Bilgic told Anadolu that Armenian terrorists have targeted many Turkish diplomats serving abroad, including Galip Balkar.

"We collaborated with the Turkish Historical Society to compile a book about Galip Balkar. This type of work requires a larger scale… we also have a story to tell, which is shared not only in Türkiye but also throughout Europe through the stories of our martyrs," Bilgic said, adding, "We need to tell the entire international public where and what is going on."

Bilgic believed that Armenian terrorists targeted Balkar because he was a promising diplomat.

"Those who committed the murder were very young, and they might not have known that Galip Balkar was such a successful ambassador. However, the mastermind behind the murder aimed to impede and harm Turkish diplomacy and diplomatic power abroad. At the same time, they wanted to harm Türkiye-Yugoslavia relations at the time by committing this murder in Yugoslavia," he said.

Bilgic, Türkiye's ambassador to Belgrade, began working on the book during the COVID-19 pandemic.

Ambassador to Belgrade Hami Aksoy said Balkar was a very talented and promising diplomat.

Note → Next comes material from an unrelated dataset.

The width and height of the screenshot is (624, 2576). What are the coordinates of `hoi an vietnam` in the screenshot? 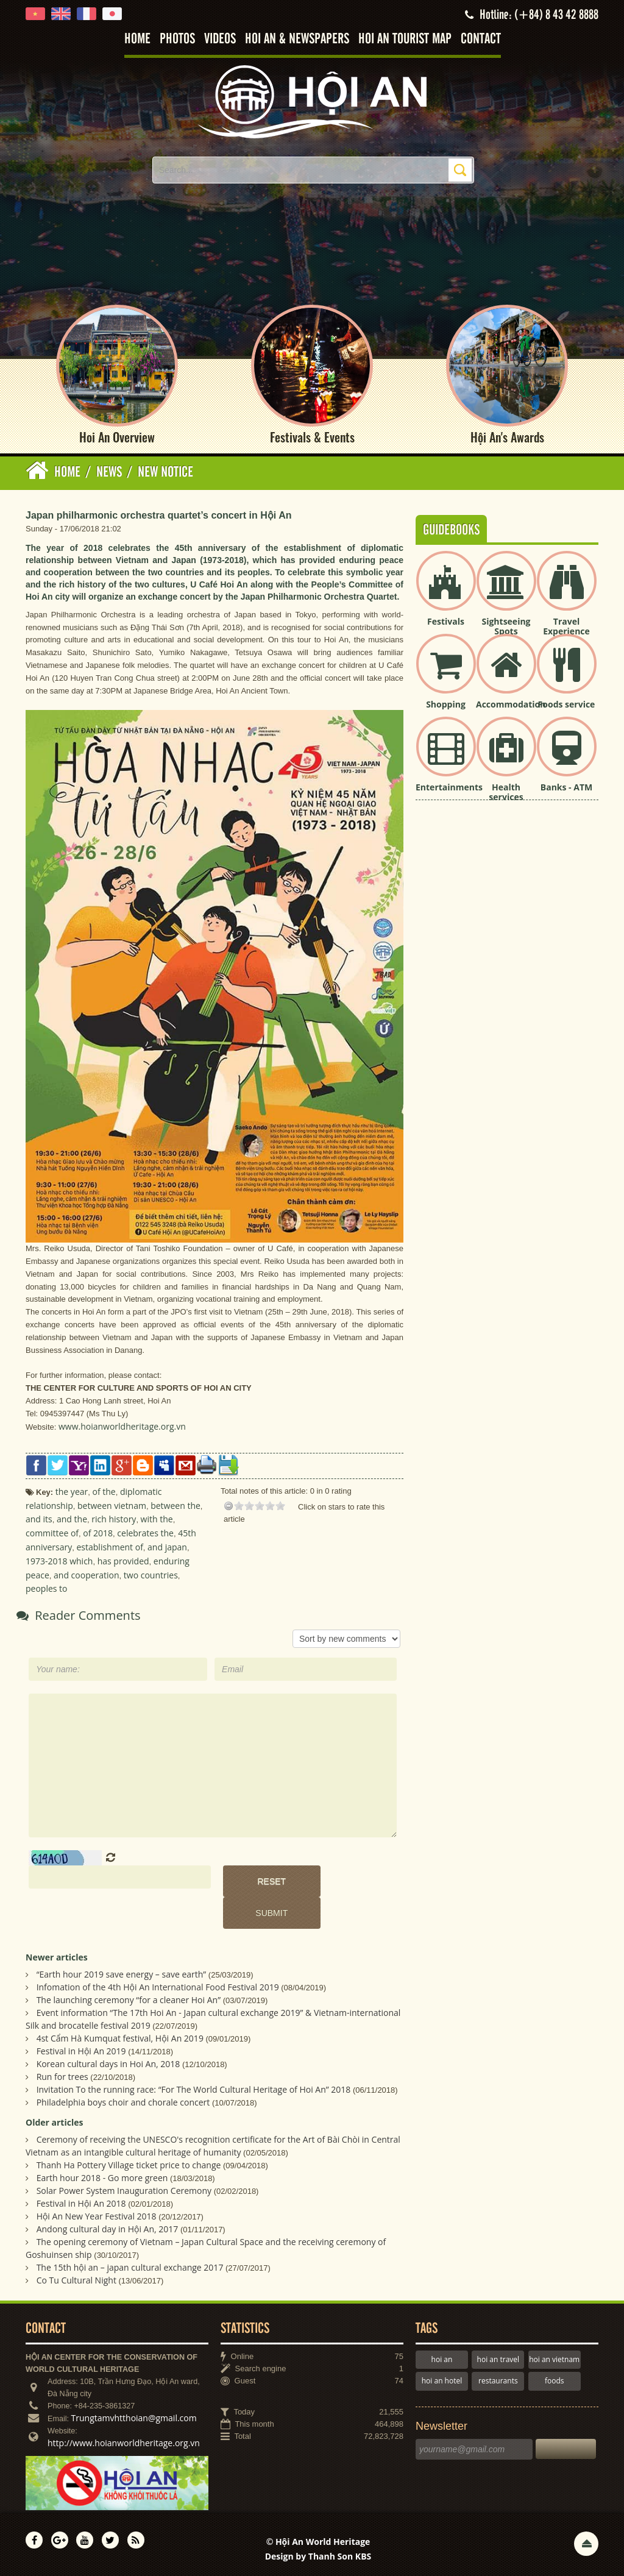 It's located at (554, 2359).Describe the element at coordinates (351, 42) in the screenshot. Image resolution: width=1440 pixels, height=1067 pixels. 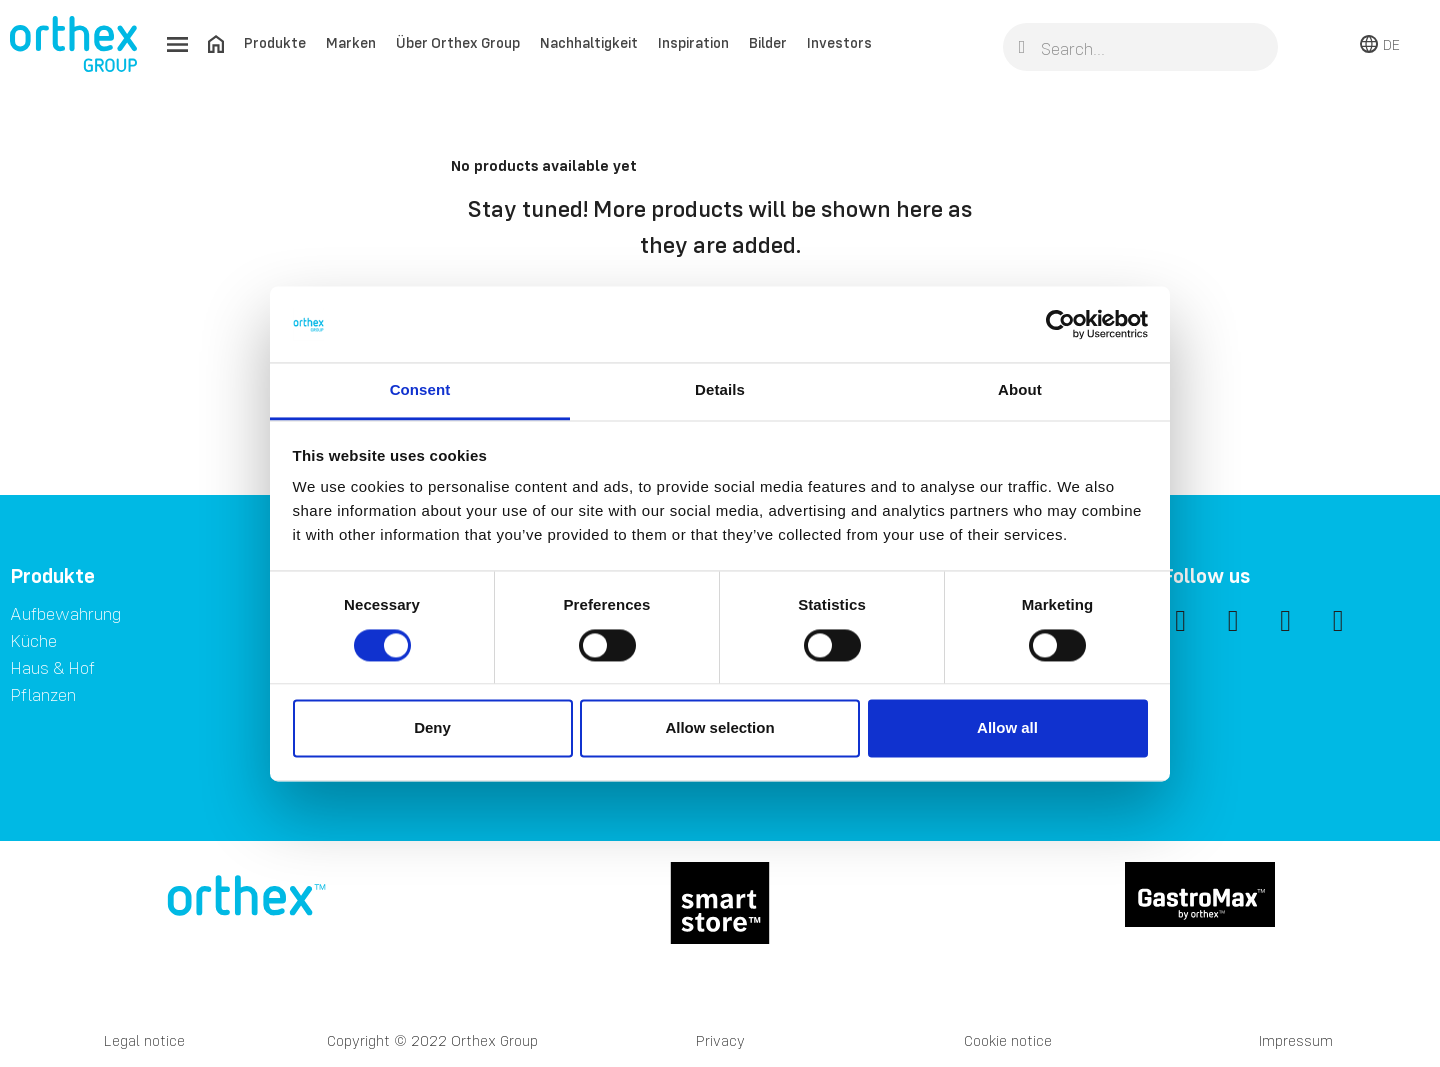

"We can say that Armenian terrorism had just started at the time, and our ministry wanted to provide an armored vehicle to our martyr ambassador. But he refused to accept it, insisting that Yugoslavia was safe. I wished he had accepted it," Aksoy said, stressing, We, Turkish diplomats, must exercise extreme caution because we have lost many victims to terrorism."

Aksoy said Serbia is the only country in the Balkans where FETO terror group members cannot seek refuge.

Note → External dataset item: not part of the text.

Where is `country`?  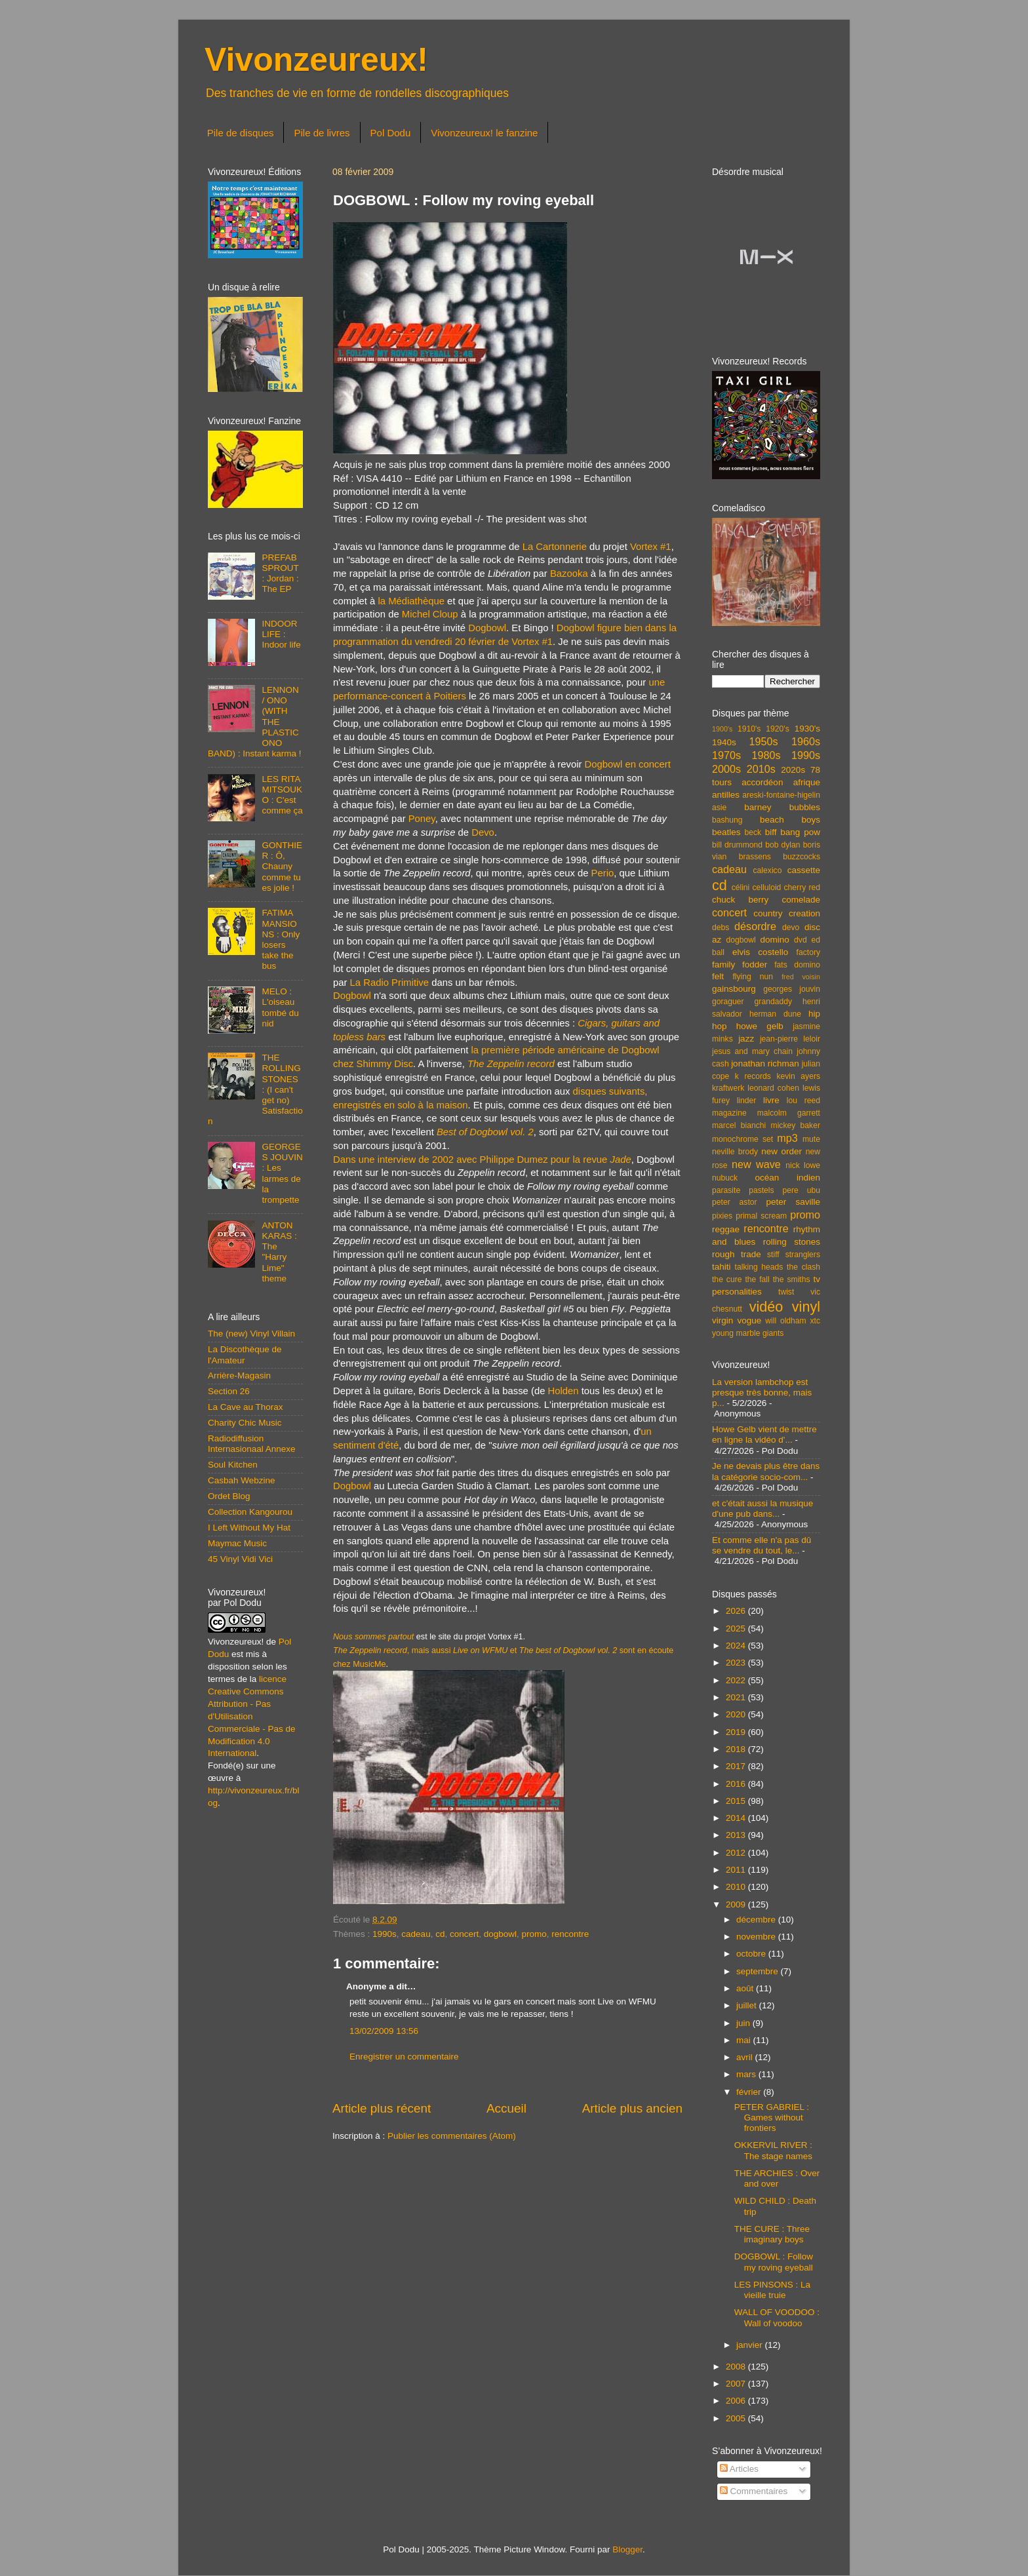 country is located at coordinates (767, 913).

"Currently, our relations with Serbia are at the best level in history. Serbia is the only country in the Balkans where FETO cannot take shelter," he said, adding, "Serbian authorities are very sensitive on this issue. However, this does not mean that we will not take precautions… we are taking our precautions."

"Serbia is one of Türkiye's true friends in its fight against terrorism," said Aksoy.

Serbia's Commerce Minister Slobodan Cvetkovic was among the many guests who attended the conference.

A mini-exhibition of photographs from Balkar's time in office was also displayed.

On March 9, 1983, two members of the Armenian Justice Commandos (JCAG) terrorist group attacked Balkar with automatic weapons near the Turkish embassy. The ambassador was seriously injured in the attack and died two days later.

A Yugoslav student, who was hit by a bullet during the attack, also died.

The assailants-Kirkor Levonyan and Raffi Aleksandr-were arrested on March 9, 1984, and sentenced to 20 years in prison each.

Since the 1970s, Armenian terror groups have killed 31 Turkish diplomats and their family members, including Balkar.

ASALA, founded in 1975, was the first Armenian terror group to wage war against Türkiye, and the JCAG was founded the same year in Beirut.

ASALA not only targeted Türkiye but also other countries and became infamous for a 1975 bomb attack on the Beirut office of the World Council of Churches.

The JCAG, which claimed that it only got support from the Armenian diaspora rather than foreign partners, only targeted Türkiye because it believed that attacking other countries would damage the so-called "Armenian struggle."